The bacteria in this tank have a special power – if there’s no oxygen, they can breathe nitrogen.
“And hence, we’ve just removed nitrogen from the water column,” said Zrelak.
By the time it’s pumped out into the sound, they’ve cut more than half of the nitrogen, and the water looks pretty clear. These tanks full of nitrogen breathing bacteria have been added to wastewater treatment plants on both coasts of the Sound, and more are being built. A report card released Monday by the environmental group Save the Sound says a decade after committing to a 58.5 percent nitrogen reduction, Connecticut has reached its goal. And while New York isn’t quite there yet, they got a respectable grade.

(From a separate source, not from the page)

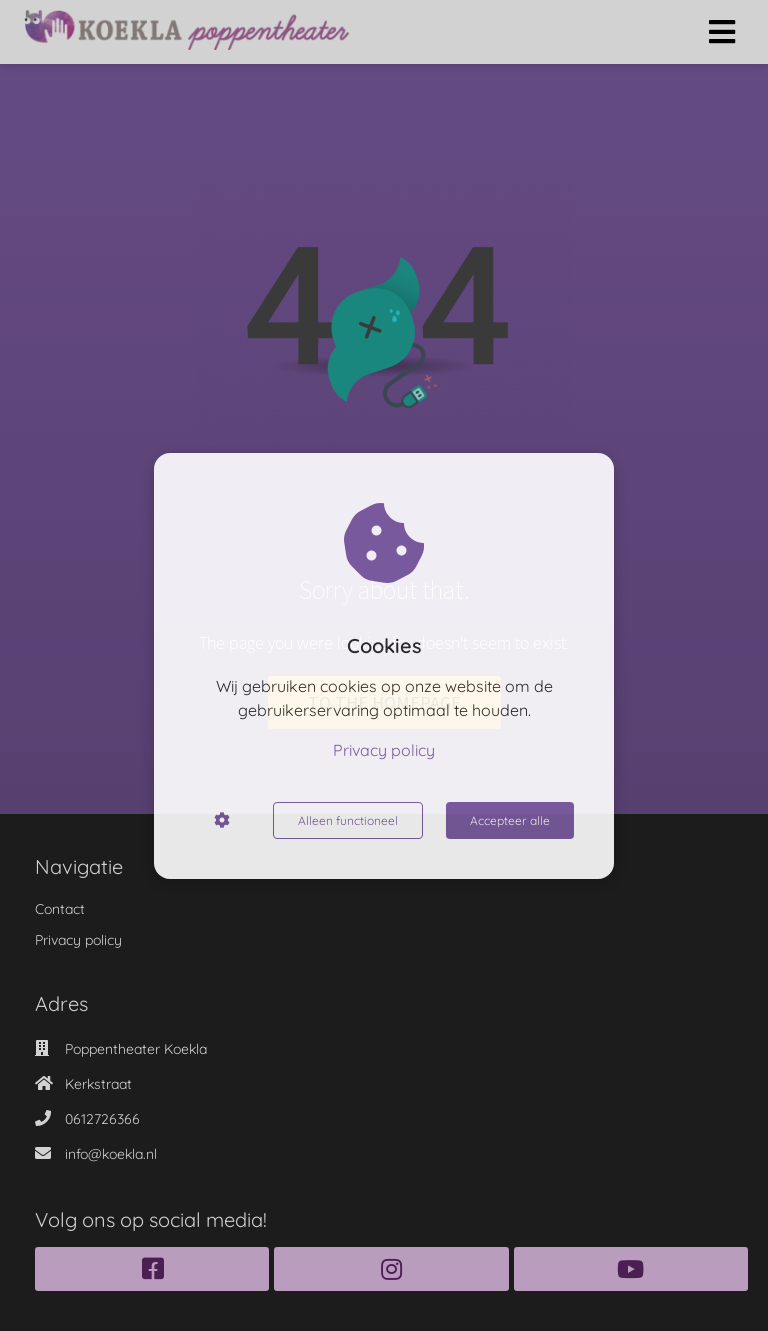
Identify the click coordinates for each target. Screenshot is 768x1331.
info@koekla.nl (111, 1154)
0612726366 (102, 1119)
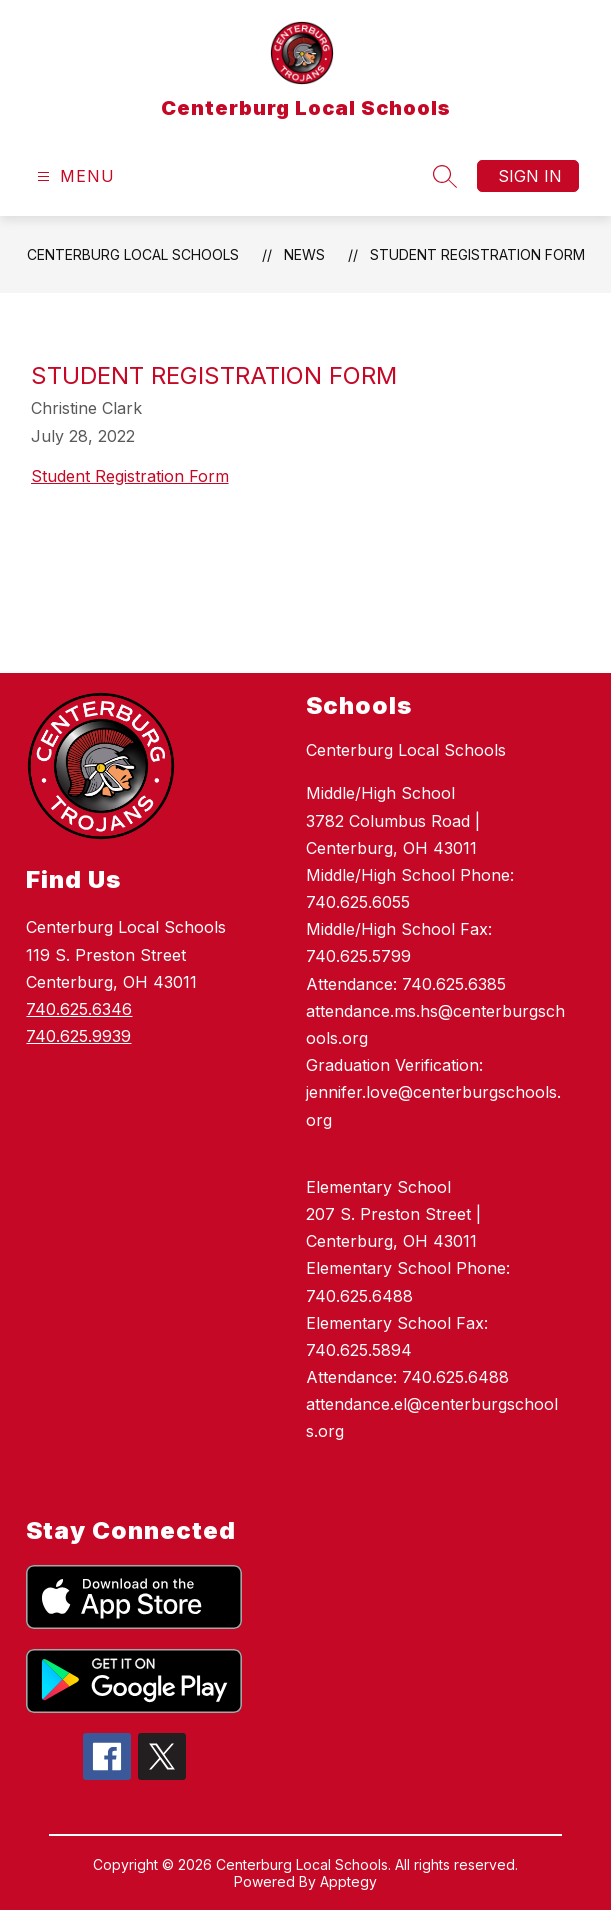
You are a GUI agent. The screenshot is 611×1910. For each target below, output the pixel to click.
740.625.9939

“The good news is that everybody gets and A or B. From an environmental group, those are really good grades,” said Curt Johnson, executive director of Save the Sound.
Here's an interactive map from Save the Sound, illustrating levels of nitrogen discharged by wastewater treatment plants in New York.
New York managed to get an extension to meet their goal – the counties, which are responsible for the improvements, have until 2017 to get there. In New York state alone the projects will cost about 2 billion dollars. So far, they’ve made the necessary improvements to their wastewater plants on Long Island and New York City should be done this year. In Westchester, they want to see how improvements to two plants do for a year before they start on a third.
“So that’s why we consider them in the terms that teachers use as sort of an at-risk student, said Johnson. "We have to watch. We have to carefully make sure that they do make those upgrades.”
Jim Tierney with the New York Department of Environmental Conservation said they’ll meet their deadline.
“Doesn’t mean our work is over. It means a very ambitious construction and water quality program that was started back in 2004 is finished within a decade. And I don’t know anybody else in the country who has done anything comparable.”
It looks like it could be one of those rare success stories – when environmental advocates and state governments will be able to say they actually achieved what they set out to do. But it will take some time to see the impact of the nitrogen reduction. And there are still issues to address. Leaky sewer pipes and storm water runoff continue to be serious problems. And as for wastewater plants, the environmentalists are now looking further up the rivers to Massachusetts, where they don’t have huge tanks of hungry bacteria, and where they’re sending nitrogen down three rivers, and into Long Island Sound.